Но его по-прежнему неотступно преследовали ночные кошмары, и от них невозможно было избавиться. В этих кошмарах он был человеком. Подростком, не ведающим правды жизни. Он бежал по полю, усеянному желтыми цветками, и в руке у него была зажата леска. На конце той лески, плывя по небу, белый змей танцевал и крутился в восходящих потоках воздуха. Самка человека окликала его по имени, которое он не мог точно разобрать. И в тот момент, когда он следил за змеем, взлетающим все выше и выше, на него упала тень ворона со стеклянными глазами, и один из его крутящихся пропеллеров размолотил змея на тысячи кусочков, которые унесло прочь, как пыль. Самолет был оливкового цвета и испещрен пулевыми отверстиями. Когда оборванная леска упала на землю, с ней упал и туман. Он обволок его, и ему пришлось вдохнуть этот туман. Плоть его начала таять, отваливаться кровавыми ошметками, он повалился на колени, в то время как на его руках и ладонях появлялись дыры. Женщина, когда-то красивая, шла, спотыкаясь, по полю в его сторону, и, когда она добралась до него и раскинула руки, он увидел кровоточащую пустоту там, где было ее лицо…

В ослепительном дневном свете реальности он сидел на причале и разглядывал обгоревший корпус лодки. Пять, подумал он. Что было связано с этим числом? Что так пугало его?

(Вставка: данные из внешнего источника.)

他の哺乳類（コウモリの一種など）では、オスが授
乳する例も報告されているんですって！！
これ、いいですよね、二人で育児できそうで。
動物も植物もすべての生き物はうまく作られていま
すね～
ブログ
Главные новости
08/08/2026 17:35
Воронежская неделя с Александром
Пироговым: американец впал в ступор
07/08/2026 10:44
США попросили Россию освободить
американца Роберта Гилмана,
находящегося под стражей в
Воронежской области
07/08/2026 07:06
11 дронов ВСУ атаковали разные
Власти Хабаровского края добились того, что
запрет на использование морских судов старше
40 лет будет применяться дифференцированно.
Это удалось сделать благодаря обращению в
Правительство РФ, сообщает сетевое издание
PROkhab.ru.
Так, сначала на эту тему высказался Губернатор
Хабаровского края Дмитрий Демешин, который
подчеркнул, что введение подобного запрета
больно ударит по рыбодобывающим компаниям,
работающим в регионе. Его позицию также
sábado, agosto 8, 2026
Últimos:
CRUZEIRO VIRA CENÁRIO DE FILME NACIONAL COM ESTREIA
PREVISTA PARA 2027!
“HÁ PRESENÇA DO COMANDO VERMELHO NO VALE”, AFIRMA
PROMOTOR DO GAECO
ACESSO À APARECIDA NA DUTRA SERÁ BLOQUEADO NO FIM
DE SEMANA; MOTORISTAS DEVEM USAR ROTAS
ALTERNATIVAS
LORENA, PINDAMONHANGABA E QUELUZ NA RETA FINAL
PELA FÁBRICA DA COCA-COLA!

Проходили дни, в которых были ритуалы питания, сна и согревания на теплевшем солнце. Трупы, костлявые, обглоданные, отдали последние куски пищи. Он лежал на животе и разглядывал нож, торчащий из клетки костей. У него было кривое лезвие. Он видел этот нож где-то в другом месте. Воткнувшийся между двумя человеческими пальцами. Игра Китти, — подумал он. Да, но кто такая Китти?

Самолет, зеленый металл которого весь в оспинах нарисованных отверстий. Лицо человека с серебряными зубами: лицо Дьявола. Город с большими часами на башне и широкой рекой, извилисто текущей в море. Красивая женщина с белыми волосами и золотисто-карими глазами. Пять дробь шесть. Пять дробь шесть. И все это — призраки. Голова болела. Он — волк; что он об этом знает и что значат для него такие вещи?

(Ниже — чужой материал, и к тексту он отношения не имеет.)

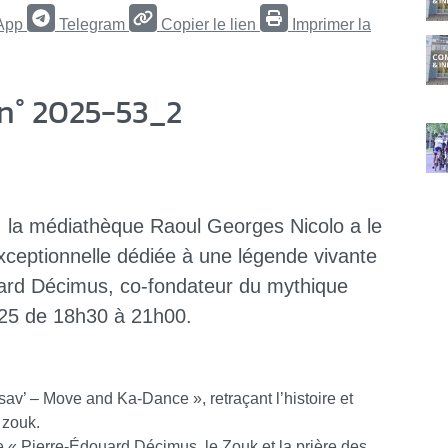
App
Telegram
Copier le lien
Imprimer la
n° 2025-53_2
e, la médiathèque Raoul Georges Nicolo a le
exceptionnelle dédiée à une légende vivante
ouard Décimus, co-fondateur du mythique
025 de 18h30 à 21h00.
sav’ – Move and Ka-Dance », retraçant l’histoire et
 zouk.
re « Pierre-Édouard Décimus, le Zouk et la prière des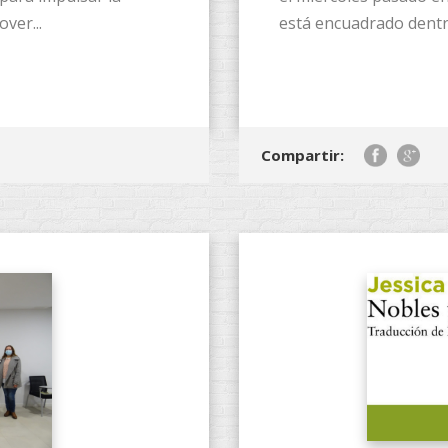
over...
está encuadrado dentro
Compartir: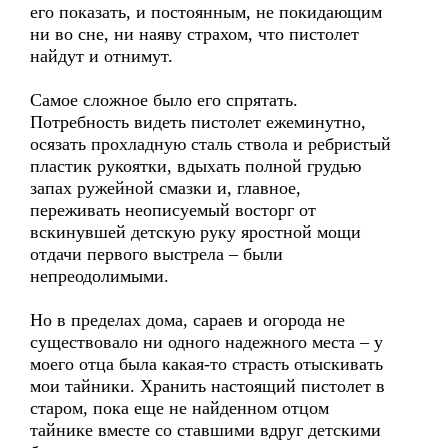
его показать, и постоянным, не покидающим
ни во сне, ни наяву страхом, что пистолет
найдут и отнимут.
Самое сложное было его спрятать.
Потребность видеть пистолет ежеминутно,
осязать прохладную сталь ствола и ребристый
пластик рукоятки, вдыхать полной грудью
запах ружейной смазки и, главное,
переживать неописуемый восторг от
вскинувшей детскую руку яростной мощи
отдачи первого выстрела – были
непреодолимыми.
Но в пределах дома, сараев и огорода не
существовало ни одного надежного места – у
моего отца была какая-то страсть отыскивать
мои тайники. Хранить настоящий пистолет в
старом, пока еще не найденном отцом
тайнике вместе со ставшими вдруг детскими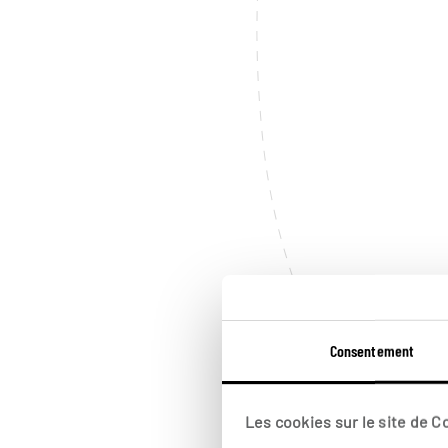
Consentement
Les cookies sur le site de 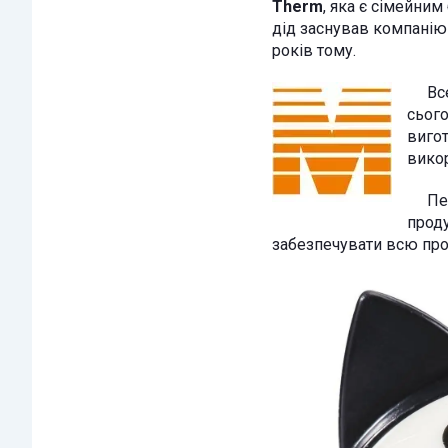
Therm
, яка є сімейним
дід заснував компанію
років тому.
Все в
сьог
виго
викор
Перед
проду
забезпечувати всю про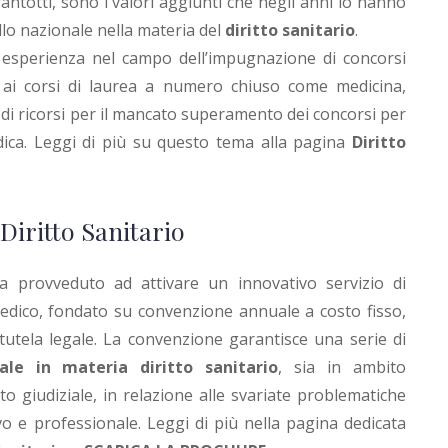
antotti, sono i valori aggiunti che negli anni lo hanno
llo nazionale nella materia del
diritto sanitario
.
a esperienza nel campo dell’impugnazione di concorsi
so ai corsi di laurea a numero chiuso come medicina,
 di ricorsi per il mancato superamento dei concorsi per
edica. Leggi di più su questo tema alla pagina
Diritto
Diritto Sanitario
a provveduto ad attivare un innovativo servizio di
medico, fondato su convenzione annuale a costo fisso,
 tutela legale. La convenzione garantisce una serie di
ale in materia diritto sanitario
, sia in ambito
to giudiziale, in relazione alle svariate problematiche
vo e professionale. Leggi di più nella pagina dedicata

Нож манил его. Он потянулся к нему, в то время как Золотистая с ленивым интересом следила за ним. Его лапа коснулась ручки. Конечно, он не мог вытащить нож. Что заставило его поверить, что он может сделать это?

Он почему-то стал обращать внимание на восходы и закаты солнца и течение дней. Он заметил, что дни удлинялись. Пять шестых. Чем бы это ни было, оно быстро приближалось, и мысль эта заставляла его вздрагивать и стонать. Он перестал петь с другими, потому что в душе его не было песни. Пять шесть овладели его умом и не давали ему покоя. С запавшими глазами он встретил новый рассвет и пошел рассматривать нож в обглоданном скелете, как будто тот был остатком утерянного мира.

Пять шестых стали почти живыми. Он даже мог ощущать их, приближающихся, становящихся все ближе. И не было способа замедлить их приближение, и осознание этого терзало его душу. Но почему же это не волновало больше никого? Почему он был единственным, кто страдал от этого?

Потому что он был другой, дошло до него. Откуда он пришел? Чьи соски он сосал? Как он попал сюда, в волчий город, если пять шестых приближались с каждом вдохом, который он делал?